I don't know whether this should go under workouts or not, so I'm sorry if it's not in the right place. Swimming season starts in Mid-November, and right now, I'm playing football. I am 6'1, 185lbs, and by my 1st meet, I wanna be 160lbs. getting down to 160lbs is no problem, but I was wondering if swimmers usually do weight lifting, my program will probably consist of hi reps, low weight. are there any exercises for swimmers? I swim Free, ***, and Back. any advice is greatly appreciated
Former Member
if your not careful weight lifting in most capacities can increase your weight,remember muscle weighs more than fat.However muscle is greatly needed in swimming strength,so perhaps a moderate workout may get you what you need!!!!go for it m8
Yes weightlifting is a part of swimming. The difference however is that swimmers usually gear their weight training toward strength and endurance rather than strength/bulk. The heavier the weight one lifts the more the bulk. The more sets at a moderate weight the more the strength.
Not too many people tend to compete in football and swimming. Mostly because of the tie in for the season, but also because well, it's hard to do! Most football players need
A. Bulk for the tackle or
B. Speed to catch the ball.
I think a punter/kicker (or even a running back) would be most like a swimmer and have a good balance because swimming really develops the legs that would complement not only the kicker's training, but his body type.
I'd recommend an "explosive" routine utilizing heavy weights and low reps in order to maintain and increase strength as the body sheds unnecessary muscle while streamlining itself for swimming. clyde
I know a guy who used to do both football and swimming, and he told me that his weight used to fluctuate significantly depending on what season he was in. He would bulk up a lot for football, but then it would come off for swimming. He finally decided that he needed to give one of them up.
I think you're on the right track doing high reps and using low weight. Squats may be useful in building the muscles you use in kicking off from the wall on turns. Unfortunately, it's very difficult to find exercises using barbells or dumbbells that workout the exact muscles you use in any of the strokes. If you have access to the exercise apparatus where you pull down on a bar with your arms and (through ropes and pullies) it lifts a variable amount of weight, this may do a good job of exercising some of the muscles you use in your arm stroke.
well, I kind of made my own shoulder and arm exercises that work the muscles that you use to swim. and I already know ALOT about weight lifting, and bodybuilding, so I know that High weight and Low reps increases mass, and Hi reps with Low weight helps muscle endurance, and is used to tone the muscle. So I am focusing on muscle endurance untill swimming, I'm looking to gain anymore weight
I strongly believe weights should be part of a good swim program. I may have what you need at my web site www.breaststroke.info.
You need to be more than strong though, in testing of the winners of Olympic swimming, the winners are usually not the strongest, but are more flexible.
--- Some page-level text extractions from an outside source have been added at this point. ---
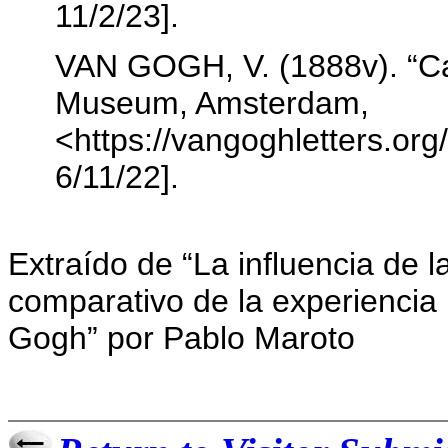
11/2/23].
VAN GOGH, V. (1888v). “Ca
Museum, Amsterdam,
<https://vangoghletters.org/
6/11/22].
Extraído de “La influencia de la
comparativo de la experiencia l
Gogh” por
Pablo Maroto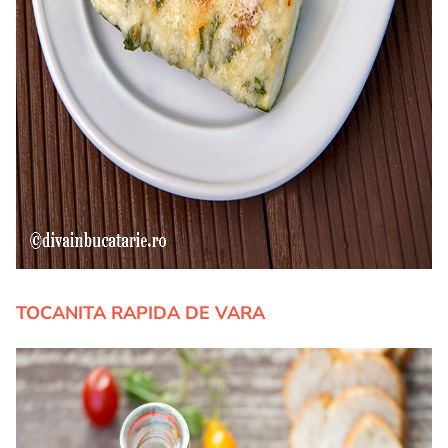
TOCANITA RAPIDA DE VARA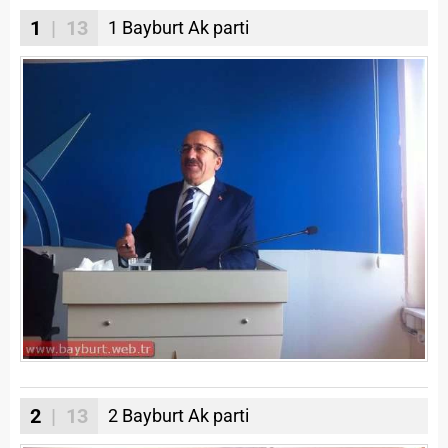
1
| 13
1 Bayburt Ak parti
2
| 13
2 Bayburt Ak parti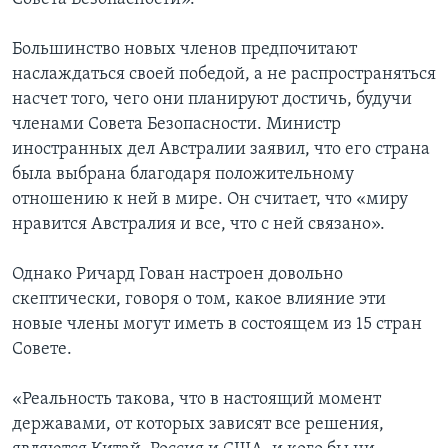
Большинство новых членов предпочитают
наслаждаться своей победой, а не распространяться
насчет того, чего они планируют достичь, будучи
членами Совета Безопасности. Министр
иностранных дел Австралии заявил, что его страна
была выбрана благодаря положительному
отношению к ней в мире. Он считает, что «миру
нравится Австралия и все, что с ней связано».
Однако Ричард Гован настроен довольно
скептически, говоря о том, какое влияние эти
новые члены могут иметь в состоящем из 15 стран
Совете.
«Реальность такова, что в настоящий момент
державами, от которых зависят все решения,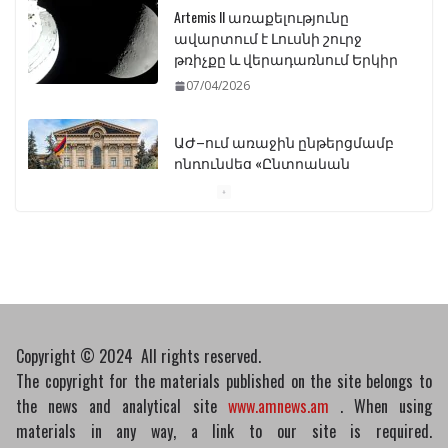
Artemis II առաքելությունը
ավարտում է Լուսնի շուրջ
թռիչքը և վերադառնում Երկիր
07/04/2026
ԱԺ–ում առաջին ընթերցմամբ
ընդունվեց «Ընտրական
օրենսգրքի» փոփոխության
նախագիծը
07/04/2026
Դատախազությունը
կբողոքարկի Գարեգին
Երկրորդի նկատմամբ
սահմանափակման
Copyright © 2024 All rights reserved.
վերացման որոշումը
The copyright for the materials published on the site belongs to
13/04/2026
the news and analytical site
www.amnews.am
. When using
materials in any way, a link to our site is required.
So a good program of stretching for flexibility shoud be included.
Coach Wayne McCauley
ASCA Level 5
i already do yoga, I can do the splits, and I can reach 25in. past my toes(knees straight, not bent), and nice site, I put it on my favorites, it has alot of good information on it
thanks, so I'll do reps of like 20. but I really don't like using the machines, I'll do free weights, like this:
Bicep curls
25lbs - 20 reps, 3 or 4 sets
that's just one example. now I have to find the time and the energy to do my swimming workouts, because I am not quiting football.
I agree with Wayne. Weights will greatly improve your power for sprinting, but stretching is essential. Big arms and shoulders aren't worth beans if you can't find a range of motion to use them.
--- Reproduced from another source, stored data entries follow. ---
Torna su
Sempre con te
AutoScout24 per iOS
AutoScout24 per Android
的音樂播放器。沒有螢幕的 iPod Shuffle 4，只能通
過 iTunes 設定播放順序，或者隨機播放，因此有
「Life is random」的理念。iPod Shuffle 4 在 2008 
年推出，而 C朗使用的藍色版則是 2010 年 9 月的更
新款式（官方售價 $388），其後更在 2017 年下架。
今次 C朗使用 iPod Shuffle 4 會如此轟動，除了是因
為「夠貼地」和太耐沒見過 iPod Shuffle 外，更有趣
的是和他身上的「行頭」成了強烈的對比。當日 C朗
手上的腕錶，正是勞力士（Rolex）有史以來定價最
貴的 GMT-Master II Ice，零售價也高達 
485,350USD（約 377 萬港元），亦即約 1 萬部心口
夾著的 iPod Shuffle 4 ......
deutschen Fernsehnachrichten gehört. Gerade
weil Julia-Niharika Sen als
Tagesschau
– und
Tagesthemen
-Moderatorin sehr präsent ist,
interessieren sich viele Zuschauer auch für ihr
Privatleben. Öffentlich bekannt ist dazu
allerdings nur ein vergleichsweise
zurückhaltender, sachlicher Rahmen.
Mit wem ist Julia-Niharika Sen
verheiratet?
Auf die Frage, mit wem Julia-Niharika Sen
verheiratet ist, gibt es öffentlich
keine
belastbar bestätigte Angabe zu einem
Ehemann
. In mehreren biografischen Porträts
Reps of 10 which bring you to the point of failure are great in building muscle and overall strength. But personally I've found that high reps (20) can be beneficial and don't add the bulk that can tighten you up. I read somewhere a while back in a study of swimmers where one group did all around muscle trainining by using machines and bar bells, and the other focused on their swimming specific muscles by doing mostly dips and pull-ups (no free weights). Interestingly enough the group that did the dips and pull-ups gained muscle and strength benefits very similiar to the weight trainers, and were found to be slightly faster in the pool.